Summary and Conclusions from the International Seminar on In-Vessel Retention Strategy

Summary and Conclusions from the International Seminar on In-Vessel Retention Strategy

F. FICHOTet al.

Summary and conclusions from the International Seminar on In-Vessel Retention Strategy

F.FICHOT

Institut de Radioprotection et de Sûreté Nucléaire

Cadarache, France

Email:

E. RAIMOND

Institut de Radioprotection et de Sûreté Nucléaire

Fontenay aux Roses, France

S. HERMSMEYER

European Commission, Joint Research Center

Petten, The Netherlands

B. CHAUMONT

Institut de Radioprotection et de Sûreté Nucléaire

Fontenay aux Roses, France

Abstract

On the 6-7 June 2016, IRSN hosted an international workshop about the « Strategy of In-Vessel Melt Retention: Knowledge and Perspectives ». The workshop was co-organized by JRC and IRSN, with the sponsorship of ETSON. With panel discussions and technical sessions, the workshop covered all the important issues related to in-vessel corium retention, from the physical understanding to regulatory frames. The major points of the safety demonstration were discussed. Some industrial aspects were also addressed. One of the objectives was to provide an orientation of R&D projects to strengthen IVR strategies, such as the H2020 IVMR project, coordinated by IRSN. The current approach followed by most experts for IVR is a compromise between a deterministic approach using the significant knowledge gained during the last two decades and a probabilistic approach to take into account large uncertainties due to lack of data for some phenomena and due to excessive simplifications of models. It was concluded that a harmonization of the positions of safety authorities on the IVR strategy is necessary to allow decision making based on scientific knowledge. For this, a consensus on several issues should be reached between R&D experts. This includes in particular the issues of the transient evolution of oxide and metal layers in the lower plenum and of the long term mechanical behavior of the thin “cold shell” resulting from vessel ablation..

1.INTRODUCTION

Gen III nuclear reactors are characterized by the consideration, at the design stage, of severe accidents with core melting and, therefore, the retention of corium in the containment. To reach this goal, the options selected for the design of those reactors may be divided into two different approaches. One approach is the stabilization of corium outside the vessel (EPR or some VVER cases, for example), the other aims at keeping the corium inside the vessel (IVR strategy). Thanks to panel discussion and technical sessions, the workshop covered all the important issues related to strategies of in-vessel corium retention, from the physical understanding to the safety demonstration and regulatory frames. Experts’ presentations provided an overview of the current knowledge and understanding about the physical processes associated with corium and its interaction with the reactor vessel. The major points of the safety demonstration were pointed out and discussed. Some industrial aspects were also addressed and discussed by reactor designers.
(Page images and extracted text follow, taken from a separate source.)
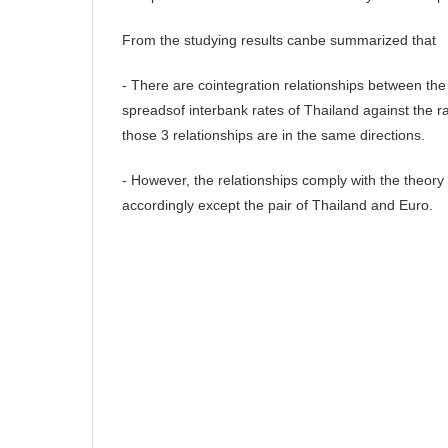
From the studying results canbe summarized that
- There are cointegration relationships between th
spreadsof interbank rates of Thailand against the r
those 3 relationships are in the same directions.
- However, the relationships comply with the theory o
accordingly except the pair of Thailand and Euro.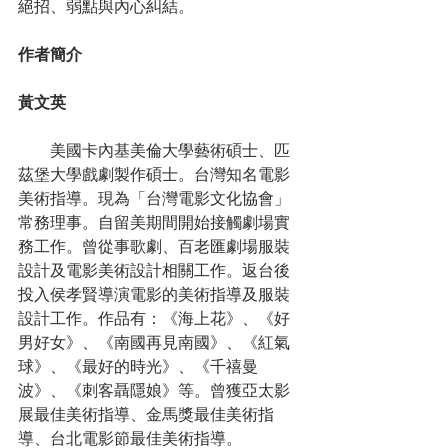
絕招、弱點與內心糾結。
作者簡介
黃文英
　　美國卡內基美倫大學藝術碩士、匹
茲堡大學戲劇製作碩士。台灣知名電影
美術指導。現為「台灣電影文化協會」
常務理事。自留美期間開始接觸劇場實
務工作。曾從事歌劇、百老匯劇場服裝
設計及電影美術設計相關工作。返台後
投入侯孝賢導演電影的美術指導及服裝
設計工作。作品有：《海上花》、《好
男好女》、《南國再見南國》、《紅氣
球》、《最好的時光》、《千禧曼
波》、《刺客聶隱娘》等。曾獲亞太影
展最佳美術指導、金馬獎最佳美術指
導、台北電影節最佳美術指導。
One of the objectives of the workshop was to provide a basis for the orientation of new research projects such as the European project IVMR. This project started in 2015 with duration of 4 years and is coordinated by IRSN. It aims at developing knowledge and tools to estimate the efficiency of the measures dedicated to stabilize corium in the reactor vessel in case of severe accident with core melting in reactors of 1000MWe or more.

The workshop gathered more than 130 participants from most of the main actors involved in issues related to severe accident management in order to share knowledge and positions:

‒Safety authorities: ASN - France, US NRC - USA, NSC – China, NRA - Japan, SEC-NRS – Russia, KINS – South Korea, STUK – Finland, ONR – United Kingdom, CNSC - Canada, SSM – Sweden, SNNI – Switzerland, SSTC-NRS – Ukraine, SUJB – Czech Republic, UJD - Slovakia

‒Technical Safety Organizations (TSO) and research institutes: IRSN - France, IBRAE – Russia, GRS – Germany, Bel V – Belgium

‒Utilities, Vendors: EDF, AREVA, Mitsubishi, SNERDI, Fortum

The presence of organizations who are not directly involved in IVR strategy (because ex-vessel corium stabilization is the main option in their country) showed that, in the current post-Fukushima context, all safety options deserve to be studied and that safety issues in- and ex- vessel are closely connected.

2.The IVR strategy as an option for SA mitigation

WENRA has recently initiated a work to harmonize the safety requirements at the European level. For new power plants, one of the safety objectives is to reduce potential releases, also in the long term which means that accidents leading to large or early releases must be practically eliminated and that other core melt accidents should cause only limited protective measures in area and time. The independence between all levels of defence-in-depth was also pointed out. In that respect, corium retention in the vessel should be examined, not as a unique option but as an option which would also increases the chances of success of the measures dedicated to protection of the containment. It was pointed out that deterministic analyses should cover core melt scenarios starting from all operational states. Postulated core melt accidents are typically considered with realistic assumptions and best estimate methodologies. The probabilistic safety assessment (PSA) is complementary to the deterministic analyses.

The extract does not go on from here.